With the tidal wave of features that is Solaris 10, it’s all too easy to miss the less visible enhancements. Once of these “lost features” is microstate accounting turned on by default for all processes. Process accounting keeps track of time spent by each thread in various states – idle, in system mode, in user mode, etc. This is used for calculating the usage percentages you see in prstat(1) as well as time(1) and ptime(1). Historically there have been two ways of doing process accounting:
Virtually every operating system in existence has a clock function – a periodic interrupt used to perform regular system activity1. On Solaris, the clock function does a number of simple tasks, mostly having to do with process and CPU accounting. Clock based accounting examines each CPU, and increments per-process statistics depending on whether the current thread is in user mode, system mode, or idle. This uses statistical sampling (taking a snapshot every 10 milliseconds) to come up with a picture of system resource usage.
With microstate accouning, the counters are updated with each state transition as they occur in real time. This results in much more accurate, if more expensive, accounting information. Previously, you could turn this on through the /proc interfaces (proc(4)) using the PR_MSACCT control. This has since become a no-op; you cann’t disable microstate accounting in Solaris 10.

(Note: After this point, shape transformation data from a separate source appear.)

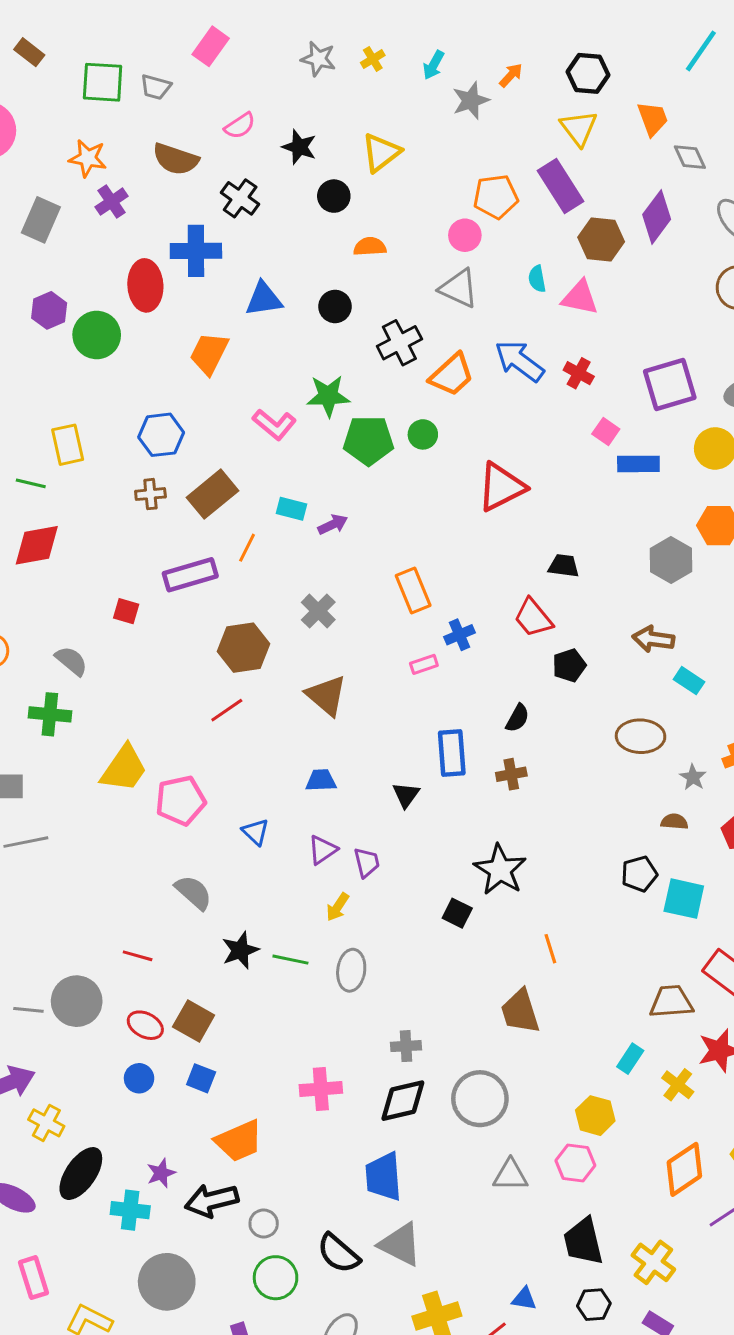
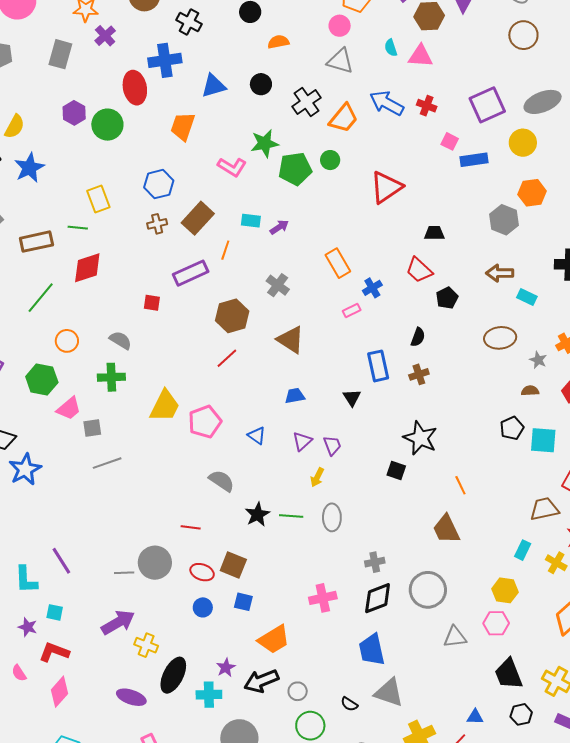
black semicircle: (338, 1253) -> (349, 704), size x0.6

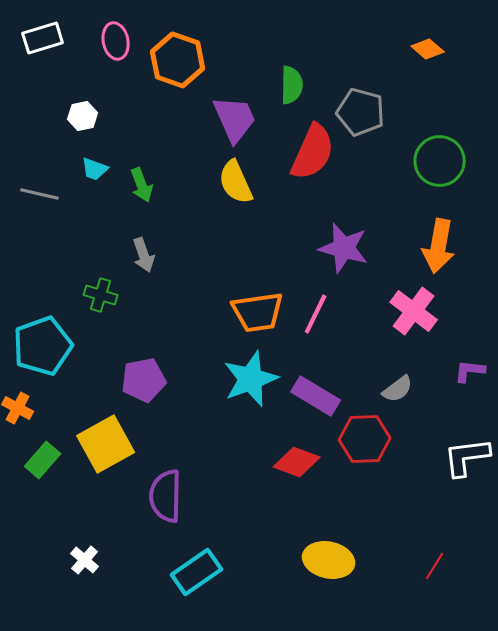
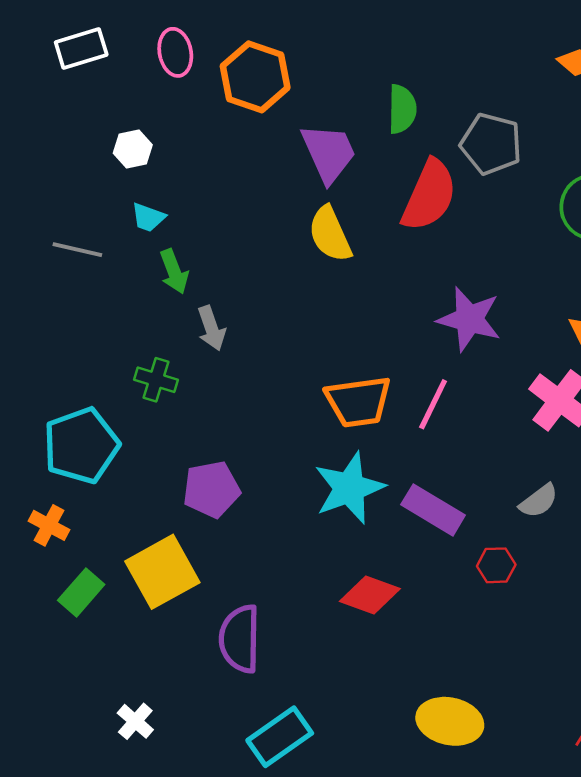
green arrow: (142, 185) -> (174, 271), moved
red hexagon: (365, 439) -> (496, 565), size x0.6
red diamond: (297, 462) -> (370, 595), moved

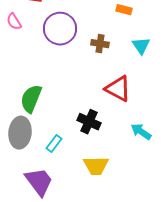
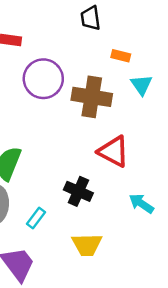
brown cross: (100, 44) -> (92, 97), size x1.8
cyan triangle: (141, 46) -> (141, 85), moved

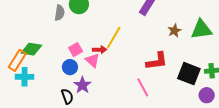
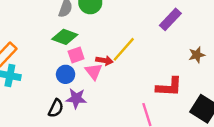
green diamond: (31, 49) -> (65, 37), moved
purple star: (82, 85) -> (76, 98), turned 30
black semicircle: (67, 96) -> (56, 108), turned 35

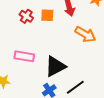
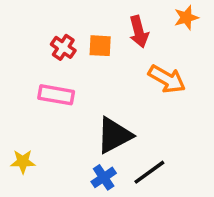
pink rectangle: (24, 56) -> (56, 95), moved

The clock-based sampling method has several drawbacks. One is that it is only a guess for rapidly transitioning threads. If you’re going between system and user mode faster than once every 10 milliseconds, the clock will only account for a single state during this time period. Even worse is the fact that it can miss threads entirely if it catches a CPU in an idle state. If you have a thread that wakes up every 10 milliseconds and does 9 milliseconds of work before going to sleep, you will never account for the fact that it is using 90% of the CPU2.
These ‘phantom’ threads can hide from traditional process tools. The now-infamous gtik2_applet2 outlined in the DTrace USENIX paper is a good example of this. These inaccuracies also affect the fair share scheduler (FSS(7)), which must make resource allocation decisions based on the accuracy of these accounting statistics.

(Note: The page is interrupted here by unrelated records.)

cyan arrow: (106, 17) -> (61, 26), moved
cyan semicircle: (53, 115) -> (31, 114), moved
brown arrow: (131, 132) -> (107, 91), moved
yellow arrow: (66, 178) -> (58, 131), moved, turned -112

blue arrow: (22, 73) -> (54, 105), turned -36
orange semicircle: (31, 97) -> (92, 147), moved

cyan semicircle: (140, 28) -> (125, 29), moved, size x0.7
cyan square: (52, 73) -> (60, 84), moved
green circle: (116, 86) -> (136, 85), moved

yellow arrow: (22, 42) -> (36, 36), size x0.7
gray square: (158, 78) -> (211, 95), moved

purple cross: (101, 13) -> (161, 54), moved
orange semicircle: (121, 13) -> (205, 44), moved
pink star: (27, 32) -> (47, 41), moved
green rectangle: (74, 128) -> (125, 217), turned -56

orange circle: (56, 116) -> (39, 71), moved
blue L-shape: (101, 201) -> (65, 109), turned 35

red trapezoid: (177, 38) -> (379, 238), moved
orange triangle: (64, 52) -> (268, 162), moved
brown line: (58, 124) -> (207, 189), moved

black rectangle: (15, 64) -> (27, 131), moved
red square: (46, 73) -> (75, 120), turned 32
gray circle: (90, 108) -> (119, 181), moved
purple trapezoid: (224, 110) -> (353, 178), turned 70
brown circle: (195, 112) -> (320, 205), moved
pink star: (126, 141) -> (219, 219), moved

With microstate accounting, all of these artifacts disappear. Since we do the calculations in situ, it’s impossible to “miss” a transition. The reason we haven’t always relied on microstate accounting is that it used to be a fairly expensive process. Threads transition between states with high frequency, and with each transition we need to get a timestamp to determine how long we spent in the last state.
The key obversation that made this practical is that the expensive part is not reading the hardware timestamp. The expensive part is the conversion to nanoseconds – clock ticks are useless when doing any sort of real accounting. The solution was to use clock ticks for all the internal accounting, and only do the conversion to nanoseconds when actually requested. With a few other tricks, we were able to reduce the impact to virtually nil. You can see the difference in micro-benchmark performance of short system calls (such as getpid(2)), but it’s unnoticeable in any normal system call (like read(2)), and nonexistent in any macro benchmark.
All the great benefits of microstate acocunting at a fraction of the price.
1 The clock function is actually a consumer of the cyclic subsystem – a nice callout mechanism written by Bryan back in Solaris 8. Certainly worth a post of its own in the future.
2This is especially true on x86, because historically the hardware clock has been the source of all timer activity. This means every thread ran lockstep with the clock with respect to timers and wakeups. This has been addressed in Solaris 10 with the introduction of arbitrary precision timer interrupts, which makes the cyclic subsystem far more interesting on x86 machines (Solaris SPARC has had this functionality for a while).